Exercise: Return exactly the lines from the start of the records below through the line containing "Wenn es im Herbst", both ends included, and leave out the pictures.

--- --- ---

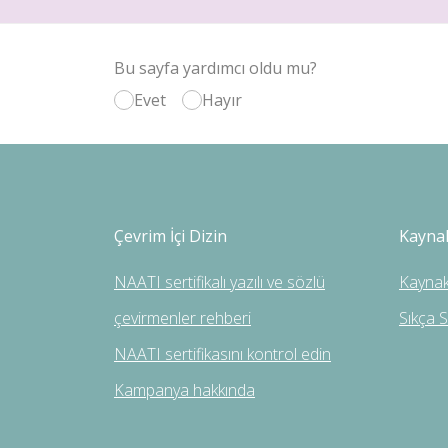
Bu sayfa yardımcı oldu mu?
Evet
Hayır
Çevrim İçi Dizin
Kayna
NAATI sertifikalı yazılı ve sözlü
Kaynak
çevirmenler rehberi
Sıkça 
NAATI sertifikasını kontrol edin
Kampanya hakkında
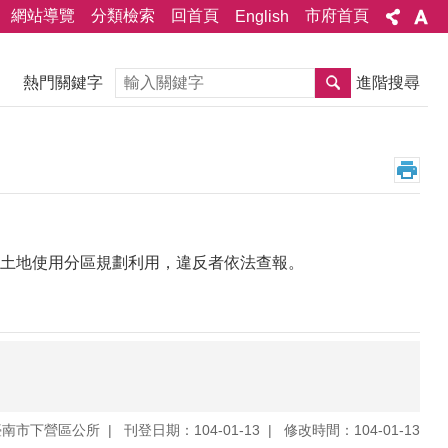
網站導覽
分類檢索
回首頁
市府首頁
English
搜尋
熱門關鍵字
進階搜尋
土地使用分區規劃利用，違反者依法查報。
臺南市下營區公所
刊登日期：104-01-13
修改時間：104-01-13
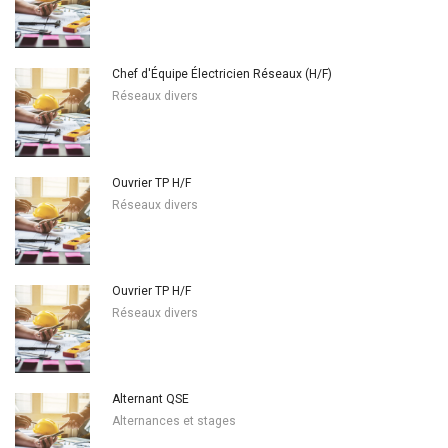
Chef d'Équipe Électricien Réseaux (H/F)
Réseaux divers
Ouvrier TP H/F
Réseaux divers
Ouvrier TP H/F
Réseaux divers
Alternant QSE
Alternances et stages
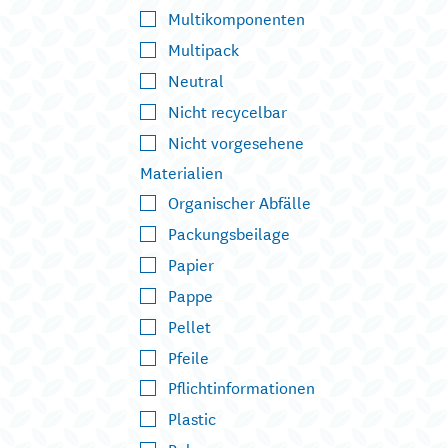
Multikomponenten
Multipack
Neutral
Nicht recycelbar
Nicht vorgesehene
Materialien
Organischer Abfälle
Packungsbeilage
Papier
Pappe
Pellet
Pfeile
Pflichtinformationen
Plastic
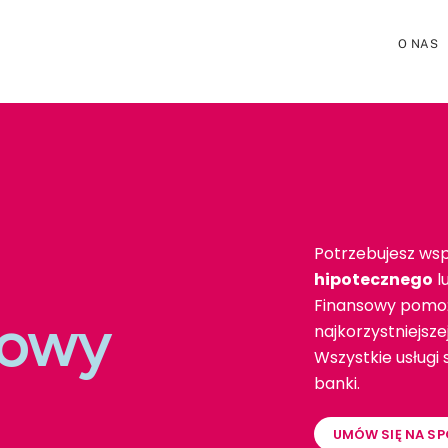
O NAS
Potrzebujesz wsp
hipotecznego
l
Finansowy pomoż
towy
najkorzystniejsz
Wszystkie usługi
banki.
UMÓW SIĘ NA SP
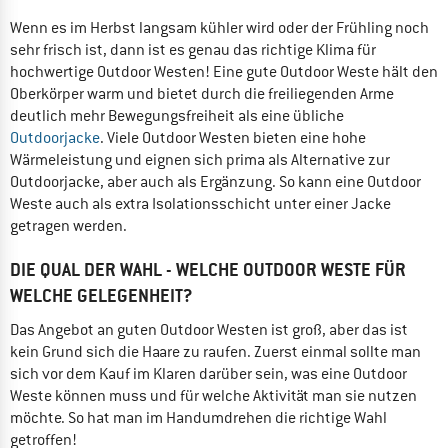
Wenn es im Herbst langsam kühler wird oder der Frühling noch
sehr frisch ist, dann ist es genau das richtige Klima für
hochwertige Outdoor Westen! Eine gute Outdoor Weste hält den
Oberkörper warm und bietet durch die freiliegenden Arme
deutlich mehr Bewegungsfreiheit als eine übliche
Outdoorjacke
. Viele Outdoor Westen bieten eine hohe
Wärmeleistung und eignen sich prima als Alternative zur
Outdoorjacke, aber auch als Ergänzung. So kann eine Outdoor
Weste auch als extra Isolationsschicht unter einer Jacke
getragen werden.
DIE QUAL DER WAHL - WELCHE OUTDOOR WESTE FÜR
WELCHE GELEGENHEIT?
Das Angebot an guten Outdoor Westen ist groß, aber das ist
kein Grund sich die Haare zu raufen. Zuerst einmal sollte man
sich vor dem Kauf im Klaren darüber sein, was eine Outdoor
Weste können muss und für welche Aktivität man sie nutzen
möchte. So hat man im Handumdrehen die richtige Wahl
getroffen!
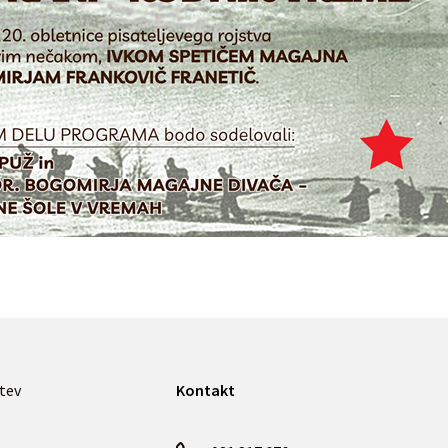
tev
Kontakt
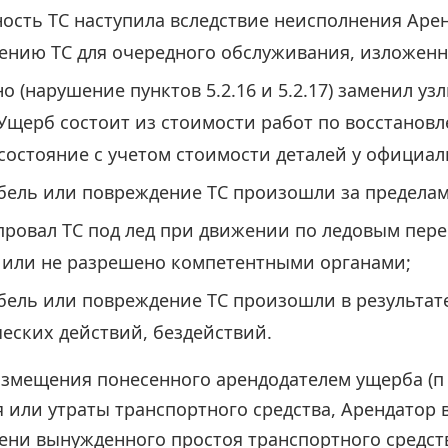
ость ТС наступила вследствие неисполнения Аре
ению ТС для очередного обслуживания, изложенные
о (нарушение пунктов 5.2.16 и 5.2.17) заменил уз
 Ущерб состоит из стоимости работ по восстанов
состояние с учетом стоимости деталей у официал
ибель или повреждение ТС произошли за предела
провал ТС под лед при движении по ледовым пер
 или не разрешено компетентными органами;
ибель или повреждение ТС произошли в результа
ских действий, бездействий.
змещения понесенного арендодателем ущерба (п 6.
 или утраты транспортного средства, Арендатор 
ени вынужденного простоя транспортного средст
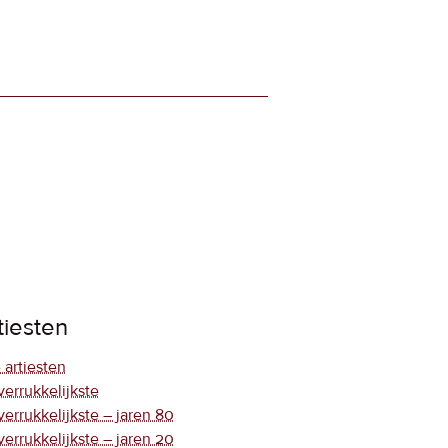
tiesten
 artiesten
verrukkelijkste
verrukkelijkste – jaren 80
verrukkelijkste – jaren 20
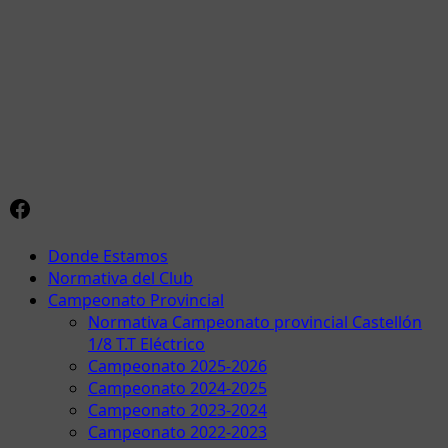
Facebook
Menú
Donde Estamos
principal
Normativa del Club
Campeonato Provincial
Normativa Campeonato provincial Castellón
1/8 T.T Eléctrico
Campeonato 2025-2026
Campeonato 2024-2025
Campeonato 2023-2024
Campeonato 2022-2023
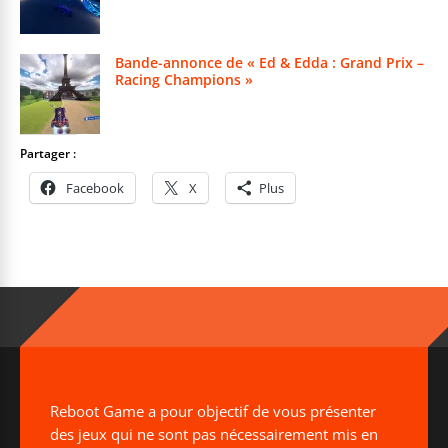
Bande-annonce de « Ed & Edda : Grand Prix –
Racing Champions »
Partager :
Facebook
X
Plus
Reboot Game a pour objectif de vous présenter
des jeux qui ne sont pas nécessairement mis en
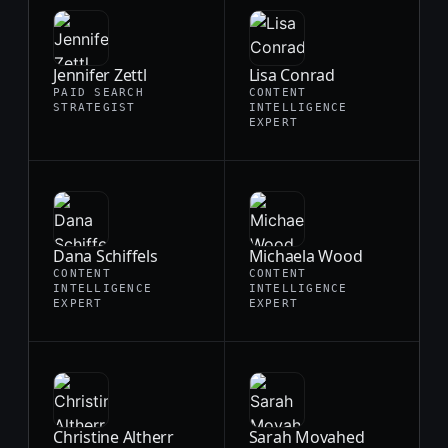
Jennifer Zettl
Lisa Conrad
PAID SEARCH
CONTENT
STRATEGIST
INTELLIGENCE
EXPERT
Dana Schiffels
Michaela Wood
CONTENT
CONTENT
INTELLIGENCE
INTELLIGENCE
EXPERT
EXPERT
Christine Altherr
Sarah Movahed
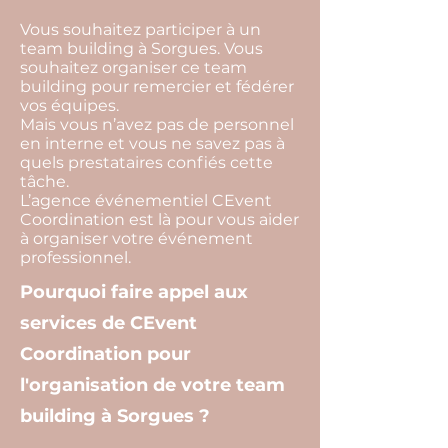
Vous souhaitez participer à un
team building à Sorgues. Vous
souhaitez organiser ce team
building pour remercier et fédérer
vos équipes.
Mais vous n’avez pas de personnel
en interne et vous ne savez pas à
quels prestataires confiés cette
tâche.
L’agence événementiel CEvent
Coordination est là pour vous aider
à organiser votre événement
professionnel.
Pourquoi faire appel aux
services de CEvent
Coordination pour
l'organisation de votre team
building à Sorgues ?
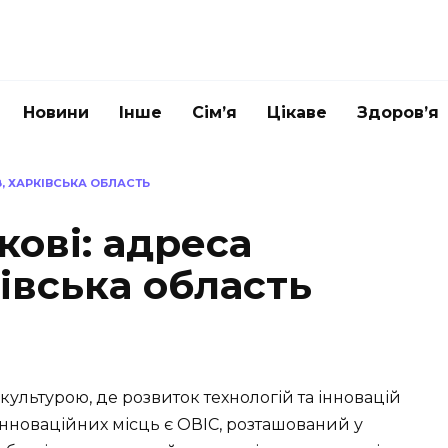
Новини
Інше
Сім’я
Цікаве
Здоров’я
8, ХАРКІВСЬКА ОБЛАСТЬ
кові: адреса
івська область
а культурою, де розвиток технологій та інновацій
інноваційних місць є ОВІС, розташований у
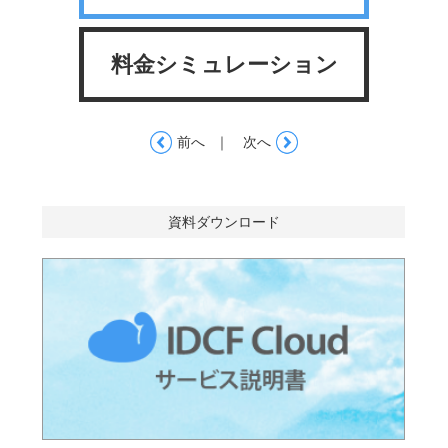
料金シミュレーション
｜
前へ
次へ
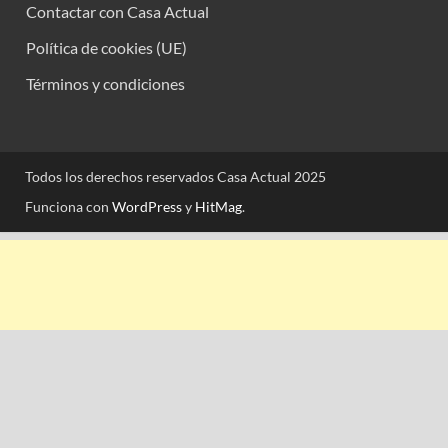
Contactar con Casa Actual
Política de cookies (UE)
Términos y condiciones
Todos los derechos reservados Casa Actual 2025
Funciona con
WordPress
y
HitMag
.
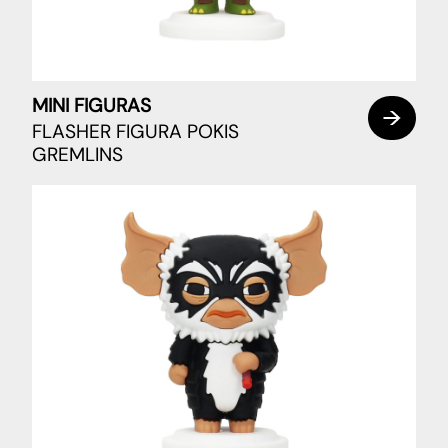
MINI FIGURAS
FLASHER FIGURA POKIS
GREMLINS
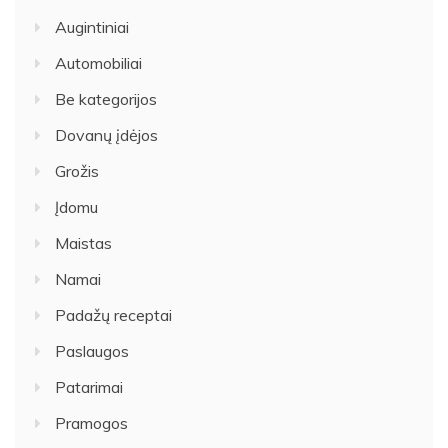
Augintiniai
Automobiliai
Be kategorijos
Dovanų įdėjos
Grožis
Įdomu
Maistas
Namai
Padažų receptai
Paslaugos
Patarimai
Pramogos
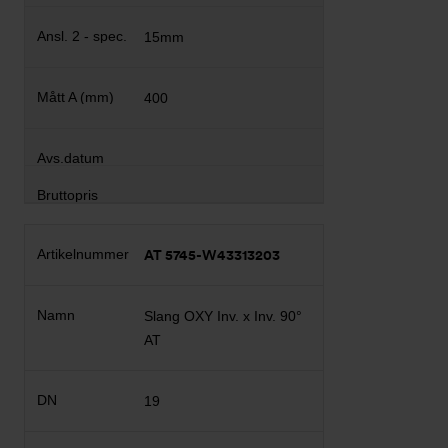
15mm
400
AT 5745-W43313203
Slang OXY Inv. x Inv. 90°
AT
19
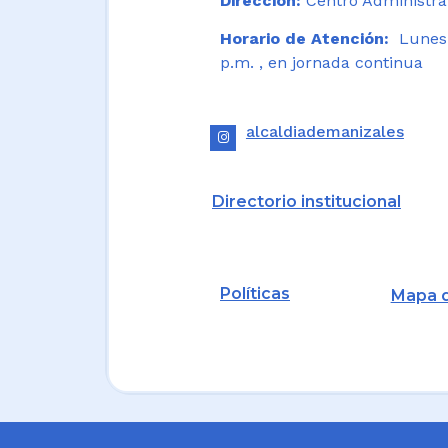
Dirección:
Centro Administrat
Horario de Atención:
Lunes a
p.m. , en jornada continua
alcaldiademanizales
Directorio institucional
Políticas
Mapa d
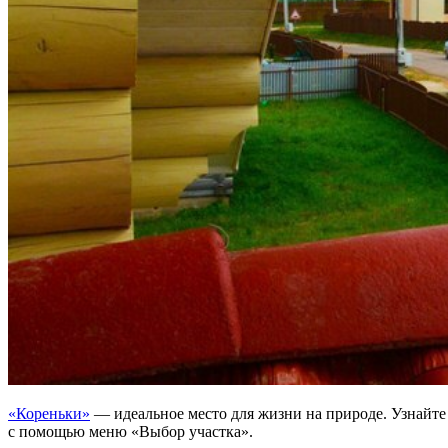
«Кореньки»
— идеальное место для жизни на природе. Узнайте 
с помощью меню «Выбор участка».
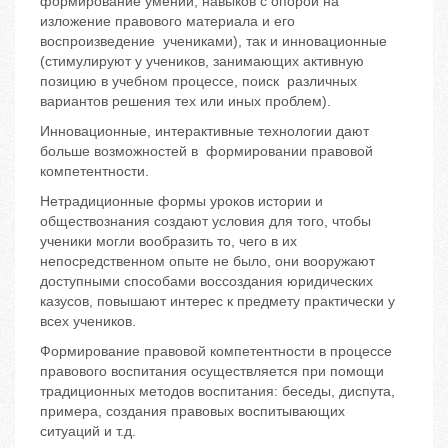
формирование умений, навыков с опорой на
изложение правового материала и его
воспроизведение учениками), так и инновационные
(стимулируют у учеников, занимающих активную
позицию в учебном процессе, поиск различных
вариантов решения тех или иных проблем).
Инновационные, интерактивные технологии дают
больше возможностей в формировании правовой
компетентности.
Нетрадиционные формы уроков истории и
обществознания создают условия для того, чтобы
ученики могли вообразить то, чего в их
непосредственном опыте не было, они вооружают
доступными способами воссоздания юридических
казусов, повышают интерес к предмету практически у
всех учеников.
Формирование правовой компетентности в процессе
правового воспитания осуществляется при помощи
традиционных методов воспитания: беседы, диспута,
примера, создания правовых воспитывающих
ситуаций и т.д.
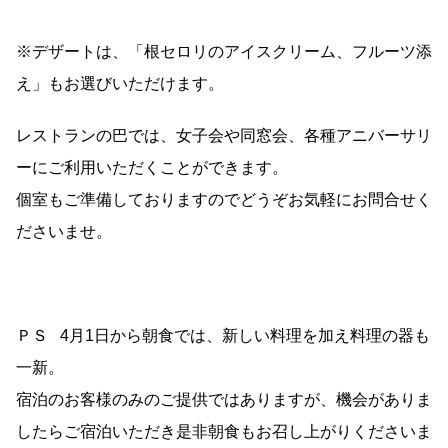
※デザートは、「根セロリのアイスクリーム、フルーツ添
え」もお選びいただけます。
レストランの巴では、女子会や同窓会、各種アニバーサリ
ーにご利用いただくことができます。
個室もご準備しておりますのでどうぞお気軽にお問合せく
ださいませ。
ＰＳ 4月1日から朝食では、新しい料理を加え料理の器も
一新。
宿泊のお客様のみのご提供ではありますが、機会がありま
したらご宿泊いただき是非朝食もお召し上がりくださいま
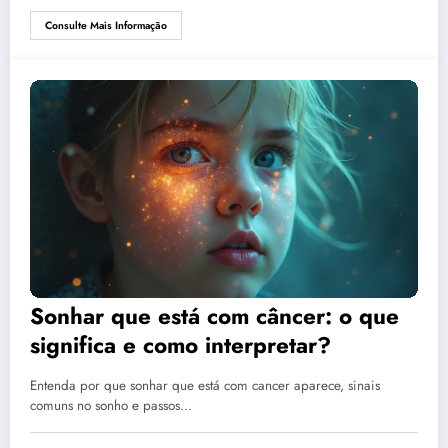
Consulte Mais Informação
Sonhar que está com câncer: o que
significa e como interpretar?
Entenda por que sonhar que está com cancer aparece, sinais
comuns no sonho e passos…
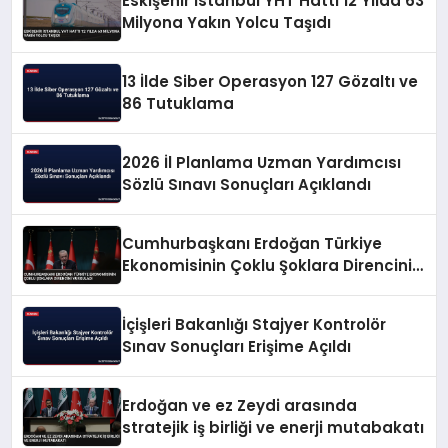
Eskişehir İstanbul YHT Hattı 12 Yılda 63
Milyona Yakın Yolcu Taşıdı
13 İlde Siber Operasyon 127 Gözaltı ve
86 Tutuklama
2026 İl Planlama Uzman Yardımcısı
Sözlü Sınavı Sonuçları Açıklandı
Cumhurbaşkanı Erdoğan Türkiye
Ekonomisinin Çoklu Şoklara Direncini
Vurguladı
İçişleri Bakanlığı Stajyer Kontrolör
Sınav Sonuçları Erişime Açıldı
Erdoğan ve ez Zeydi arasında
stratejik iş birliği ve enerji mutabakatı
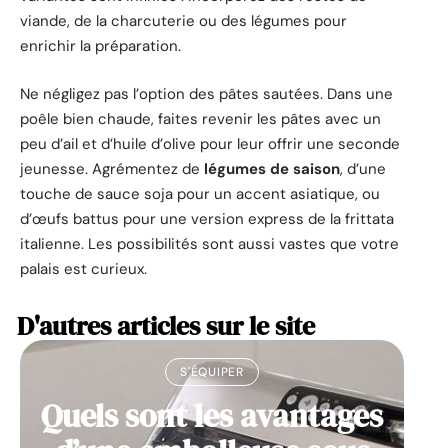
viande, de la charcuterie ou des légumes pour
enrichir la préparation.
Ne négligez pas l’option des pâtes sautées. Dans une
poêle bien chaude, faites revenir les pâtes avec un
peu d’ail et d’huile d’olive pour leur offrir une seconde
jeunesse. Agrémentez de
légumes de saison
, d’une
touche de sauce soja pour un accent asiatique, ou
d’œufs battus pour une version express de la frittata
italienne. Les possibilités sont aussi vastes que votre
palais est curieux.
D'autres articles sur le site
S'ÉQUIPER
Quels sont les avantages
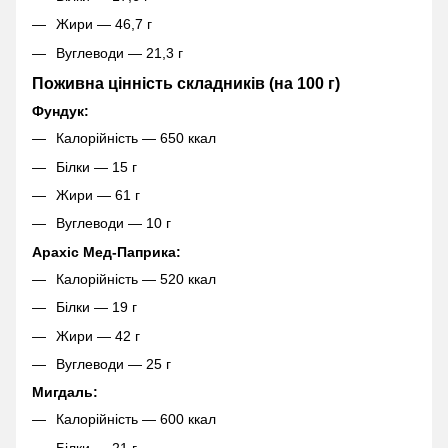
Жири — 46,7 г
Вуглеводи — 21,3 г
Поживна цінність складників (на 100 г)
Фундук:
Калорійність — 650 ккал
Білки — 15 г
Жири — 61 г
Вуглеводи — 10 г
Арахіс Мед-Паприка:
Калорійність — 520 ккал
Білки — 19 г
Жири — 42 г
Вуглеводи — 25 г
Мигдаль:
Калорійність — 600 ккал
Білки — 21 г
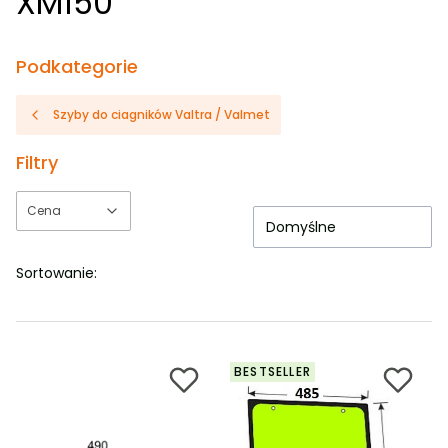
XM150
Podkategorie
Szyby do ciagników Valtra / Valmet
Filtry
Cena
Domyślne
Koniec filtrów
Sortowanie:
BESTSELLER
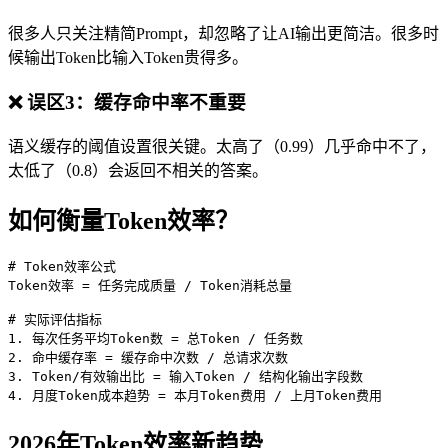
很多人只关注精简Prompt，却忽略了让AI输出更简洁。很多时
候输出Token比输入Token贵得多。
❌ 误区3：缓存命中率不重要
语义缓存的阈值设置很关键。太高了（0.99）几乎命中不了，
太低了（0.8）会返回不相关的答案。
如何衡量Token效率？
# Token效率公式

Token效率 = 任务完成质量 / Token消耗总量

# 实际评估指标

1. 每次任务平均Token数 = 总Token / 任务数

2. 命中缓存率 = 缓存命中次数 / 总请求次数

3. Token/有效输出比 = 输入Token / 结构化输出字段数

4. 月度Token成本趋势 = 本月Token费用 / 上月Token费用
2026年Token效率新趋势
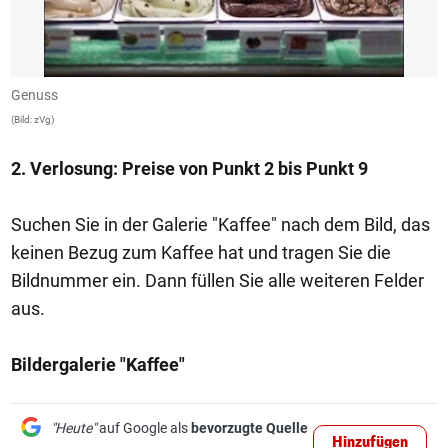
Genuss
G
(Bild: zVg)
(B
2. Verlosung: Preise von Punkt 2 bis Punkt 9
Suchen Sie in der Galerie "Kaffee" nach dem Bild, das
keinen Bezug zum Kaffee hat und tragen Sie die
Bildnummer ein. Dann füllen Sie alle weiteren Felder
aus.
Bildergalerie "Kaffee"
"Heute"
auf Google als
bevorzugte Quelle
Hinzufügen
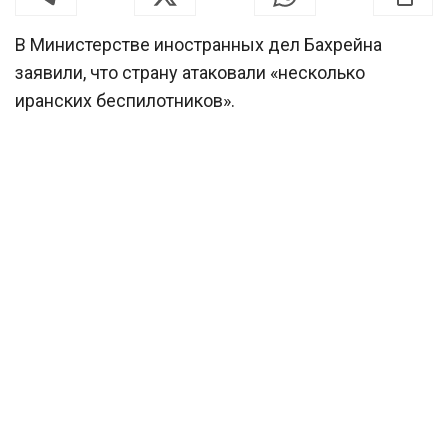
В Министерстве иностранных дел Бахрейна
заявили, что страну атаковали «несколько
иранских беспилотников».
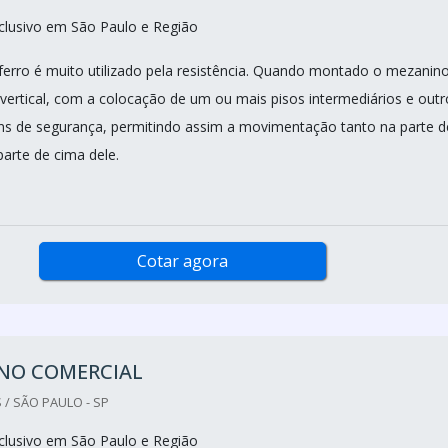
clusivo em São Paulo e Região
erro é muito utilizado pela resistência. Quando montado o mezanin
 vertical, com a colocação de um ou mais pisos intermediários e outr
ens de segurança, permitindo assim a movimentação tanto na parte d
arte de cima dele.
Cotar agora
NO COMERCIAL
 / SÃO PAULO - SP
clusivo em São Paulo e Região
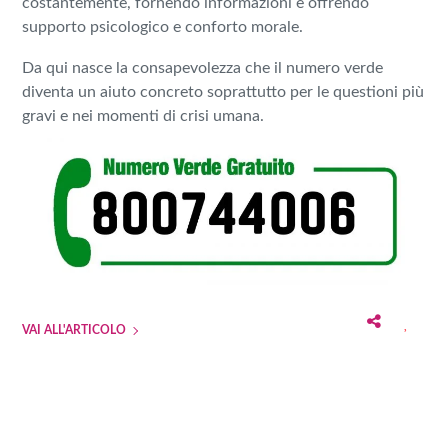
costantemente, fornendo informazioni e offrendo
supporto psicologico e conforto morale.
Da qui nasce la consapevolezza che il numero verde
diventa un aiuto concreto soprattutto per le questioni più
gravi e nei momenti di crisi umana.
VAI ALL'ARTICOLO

--- --- ---

Task result:
Bu sayfa yardımcı oldu mu?
Evet
Hayır
Çevrim İçi Dizin
Kayna
NAATI sertifikalı yazılı ve sözlü
Kaynak
çevirmenler rehberi
Sıkça 
NAATI sertifikasını kontrol edin
Kampanya hakkında
網站導覽
分類檢索
回首頁
市府首頁
English
搜尋
熱門關鍵字
進階搜尋
土地使用分區規劃利用，違反者依法查報。
臺南市下營區公所
刊登日期：104-01-13
修改時間：104-01-13
Chef d'Équipe Électricien Réseaux (H/F)
Réseaux divers
Ouvrier TP H/F
Réseaux divers
Ouvrier TP H/F
Réseaux divers
Alternant QSE
Alternances et stages
Multikomponenten
Multipack
Neutral
Nicht recycelbar
Nicht vorgesehene
Materialien
Organischer Abfälle
Packungsbeilage
Papier
Pappe
Pellet
Pfeile
Pflichtinformationen
Plastic
O NAS
Potrzebujesz wsp
hipotecznego
l
Finansowy pomoż
towy
najkorzystniejsz
Wszystkie usługi
banki.
UMÓW SIĘ NA SP
Wenn es im Herbst langsam kühler wird oder der Frühling noch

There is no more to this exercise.